For each \(x = 1,\ldots,N\), let \(\mathrm{idx}_x\) be the array of indices \(i\) such that \(A_i = x\), in the increasing order.

Then, each query can be interpreted as follows.

Given \(L, R\), and \(X\), find how many elements of \(\mathrm{idx}_X\) are between \(L\) and \(R\), inclusive.

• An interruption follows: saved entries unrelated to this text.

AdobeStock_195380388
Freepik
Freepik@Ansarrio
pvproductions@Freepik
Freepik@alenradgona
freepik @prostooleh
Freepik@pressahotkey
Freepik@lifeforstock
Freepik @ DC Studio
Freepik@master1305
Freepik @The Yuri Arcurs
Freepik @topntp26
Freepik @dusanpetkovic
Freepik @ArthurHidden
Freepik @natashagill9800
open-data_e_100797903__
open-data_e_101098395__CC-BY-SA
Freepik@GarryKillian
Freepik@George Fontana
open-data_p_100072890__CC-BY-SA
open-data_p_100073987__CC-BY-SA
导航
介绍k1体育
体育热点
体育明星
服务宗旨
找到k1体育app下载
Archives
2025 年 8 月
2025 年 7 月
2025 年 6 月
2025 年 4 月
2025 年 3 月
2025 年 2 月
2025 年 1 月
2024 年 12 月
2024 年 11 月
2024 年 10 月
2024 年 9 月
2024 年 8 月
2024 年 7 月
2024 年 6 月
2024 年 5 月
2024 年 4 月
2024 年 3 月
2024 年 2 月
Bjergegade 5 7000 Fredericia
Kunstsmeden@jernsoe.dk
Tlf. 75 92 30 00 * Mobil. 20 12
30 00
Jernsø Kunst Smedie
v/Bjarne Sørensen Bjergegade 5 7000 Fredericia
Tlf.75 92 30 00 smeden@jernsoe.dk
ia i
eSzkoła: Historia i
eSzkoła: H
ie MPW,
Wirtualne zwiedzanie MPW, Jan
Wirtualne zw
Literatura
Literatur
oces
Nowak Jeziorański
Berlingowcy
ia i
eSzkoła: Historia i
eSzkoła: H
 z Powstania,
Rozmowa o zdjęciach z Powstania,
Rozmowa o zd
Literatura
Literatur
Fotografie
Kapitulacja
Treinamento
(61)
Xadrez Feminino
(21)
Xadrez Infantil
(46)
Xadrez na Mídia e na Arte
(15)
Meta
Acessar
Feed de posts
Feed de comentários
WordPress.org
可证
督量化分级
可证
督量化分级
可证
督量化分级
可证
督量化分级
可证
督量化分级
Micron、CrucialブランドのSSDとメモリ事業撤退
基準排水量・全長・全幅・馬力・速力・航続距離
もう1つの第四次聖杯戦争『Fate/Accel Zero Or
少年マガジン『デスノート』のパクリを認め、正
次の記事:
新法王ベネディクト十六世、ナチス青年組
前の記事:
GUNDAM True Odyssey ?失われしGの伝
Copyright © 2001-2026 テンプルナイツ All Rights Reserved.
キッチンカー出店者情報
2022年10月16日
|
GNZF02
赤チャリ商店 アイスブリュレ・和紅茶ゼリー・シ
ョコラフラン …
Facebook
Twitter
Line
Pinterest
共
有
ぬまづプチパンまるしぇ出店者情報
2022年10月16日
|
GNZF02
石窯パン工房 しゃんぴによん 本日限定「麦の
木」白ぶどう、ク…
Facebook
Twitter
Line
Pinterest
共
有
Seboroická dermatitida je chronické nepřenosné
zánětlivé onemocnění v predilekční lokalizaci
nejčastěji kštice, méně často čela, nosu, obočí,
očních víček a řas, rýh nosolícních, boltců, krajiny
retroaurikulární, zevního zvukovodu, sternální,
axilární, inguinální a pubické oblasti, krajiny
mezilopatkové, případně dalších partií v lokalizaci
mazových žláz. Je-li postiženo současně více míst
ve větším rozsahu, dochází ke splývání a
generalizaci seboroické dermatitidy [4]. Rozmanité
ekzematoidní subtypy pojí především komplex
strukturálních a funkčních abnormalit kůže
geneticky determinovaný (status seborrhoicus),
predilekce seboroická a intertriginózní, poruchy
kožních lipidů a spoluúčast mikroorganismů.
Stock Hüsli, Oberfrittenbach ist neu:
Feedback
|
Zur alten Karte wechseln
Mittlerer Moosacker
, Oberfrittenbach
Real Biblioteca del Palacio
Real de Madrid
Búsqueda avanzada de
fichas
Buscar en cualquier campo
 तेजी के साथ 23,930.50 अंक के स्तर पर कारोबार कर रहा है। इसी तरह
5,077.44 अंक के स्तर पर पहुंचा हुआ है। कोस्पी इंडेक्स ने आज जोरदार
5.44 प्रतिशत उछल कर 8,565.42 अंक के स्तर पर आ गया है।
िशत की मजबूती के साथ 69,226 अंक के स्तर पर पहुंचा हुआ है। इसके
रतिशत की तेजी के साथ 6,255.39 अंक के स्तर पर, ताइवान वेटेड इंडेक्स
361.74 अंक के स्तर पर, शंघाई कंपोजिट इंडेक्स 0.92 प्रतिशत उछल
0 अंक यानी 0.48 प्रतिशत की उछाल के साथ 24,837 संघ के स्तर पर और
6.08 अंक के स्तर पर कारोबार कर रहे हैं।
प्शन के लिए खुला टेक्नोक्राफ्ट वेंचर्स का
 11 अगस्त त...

This problem can be solved by finding the position in \(\mathrm{idx}_X\) of the smallest element that is greater than or equal to \(L\), and the smallest element that is strictly greater than \(R\), both of which can be found with binary search in a total of \(\mathrm{Ο}(\log N)\) time.

The total time complexity is \(\mathrm{Ο}(N+Q\log N)\).

Sample code (C++):

#include <bits/stdc++.h>
using namespace std;

int main() {
	int n;
	cin >> n;

	vector<vector<int>> idx(n + 1);
	for(int i = 0; i < n; i++) {
		int a;
		cin >> a;
		idx[a].push_back(i);
	}

	int q;
	cin >> q;

	while(q--) {
		int l, r, x;
		cin >> l >> r >> x;
		cout << lower_bound(idx[x].begin(), idx[x].end(), r) - lower_bound(idx[x].begin(), idx[x].end(), l - 1) << endl;
	}
}